**Problem details:**
The lines to find are those in the entries that hold the word "They"; copy every one of them.

**The data:**
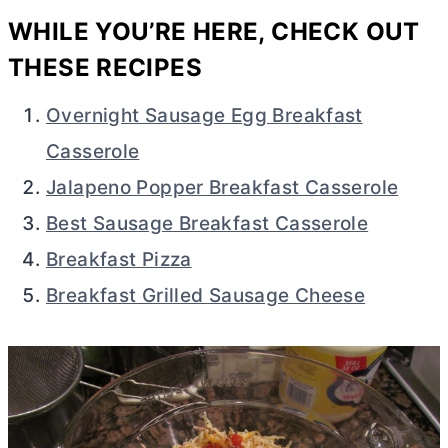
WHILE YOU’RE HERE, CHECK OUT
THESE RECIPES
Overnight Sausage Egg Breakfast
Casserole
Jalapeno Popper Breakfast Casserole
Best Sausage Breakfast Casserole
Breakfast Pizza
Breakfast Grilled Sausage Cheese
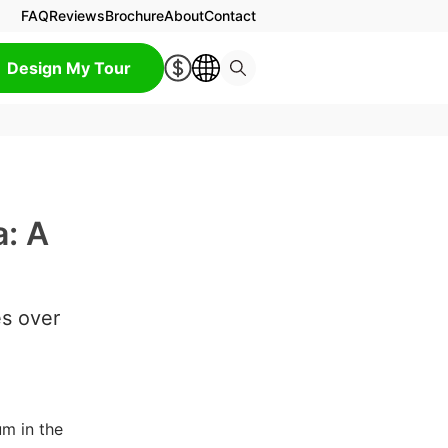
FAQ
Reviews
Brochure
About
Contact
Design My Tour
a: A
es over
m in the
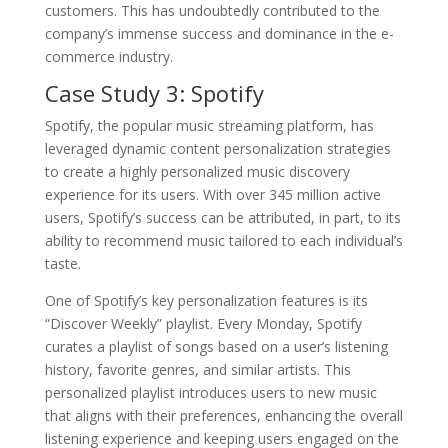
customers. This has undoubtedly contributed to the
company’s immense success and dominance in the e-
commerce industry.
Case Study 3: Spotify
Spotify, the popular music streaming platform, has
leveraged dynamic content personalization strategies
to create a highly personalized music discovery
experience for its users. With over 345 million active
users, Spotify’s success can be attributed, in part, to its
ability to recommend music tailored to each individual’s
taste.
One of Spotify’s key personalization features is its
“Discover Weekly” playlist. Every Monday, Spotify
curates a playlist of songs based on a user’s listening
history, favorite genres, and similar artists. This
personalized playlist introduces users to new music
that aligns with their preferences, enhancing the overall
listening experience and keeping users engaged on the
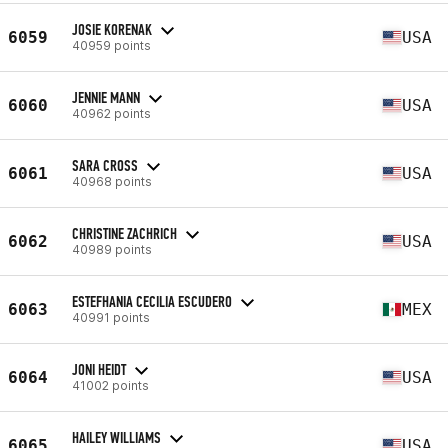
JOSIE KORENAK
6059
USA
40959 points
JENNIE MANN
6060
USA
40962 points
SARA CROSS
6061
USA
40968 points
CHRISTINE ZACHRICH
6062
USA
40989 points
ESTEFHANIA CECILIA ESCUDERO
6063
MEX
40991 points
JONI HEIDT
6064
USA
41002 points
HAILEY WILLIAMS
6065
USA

--

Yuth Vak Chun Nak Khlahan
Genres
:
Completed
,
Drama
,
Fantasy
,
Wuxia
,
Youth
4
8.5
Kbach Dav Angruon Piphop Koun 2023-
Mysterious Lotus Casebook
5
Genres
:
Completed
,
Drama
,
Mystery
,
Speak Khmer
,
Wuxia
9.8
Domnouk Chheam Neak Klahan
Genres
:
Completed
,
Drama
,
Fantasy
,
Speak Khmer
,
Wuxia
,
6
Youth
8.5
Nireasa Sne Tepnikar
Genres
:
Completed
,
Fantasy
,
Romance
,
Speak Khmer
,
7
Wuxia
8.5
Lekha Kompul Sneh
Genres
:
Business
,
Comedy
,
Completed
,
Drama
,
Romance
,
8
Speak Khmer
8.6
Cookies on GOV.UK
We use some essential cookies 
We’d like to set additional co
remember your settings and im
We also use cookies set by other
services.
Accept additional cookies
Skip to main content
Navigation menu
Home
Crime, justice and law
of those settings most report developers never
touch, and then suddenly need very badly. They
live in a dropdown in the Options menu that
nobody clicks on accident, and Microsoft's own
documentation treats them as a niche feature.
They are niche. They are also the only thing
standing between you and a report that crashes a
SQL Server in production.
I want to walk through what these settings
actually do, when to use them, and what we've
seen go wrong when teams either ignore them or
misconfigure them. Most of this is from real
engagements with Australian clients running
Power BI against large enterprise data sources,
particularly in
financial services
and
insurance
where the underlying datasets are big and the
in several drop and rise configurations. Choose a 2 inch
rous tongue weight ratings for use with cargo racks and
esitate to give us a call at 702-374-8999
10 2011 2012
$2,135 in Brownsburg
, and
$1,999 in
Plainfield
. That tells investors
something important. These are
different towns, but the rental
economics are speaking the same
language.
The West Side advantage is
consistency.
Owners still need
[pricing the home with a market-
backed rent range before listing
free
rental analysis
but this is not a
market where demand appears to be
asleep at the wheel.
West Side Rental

**The answer:**
touch, and then suddenly need very badly. They
They are niche. They are also the only thing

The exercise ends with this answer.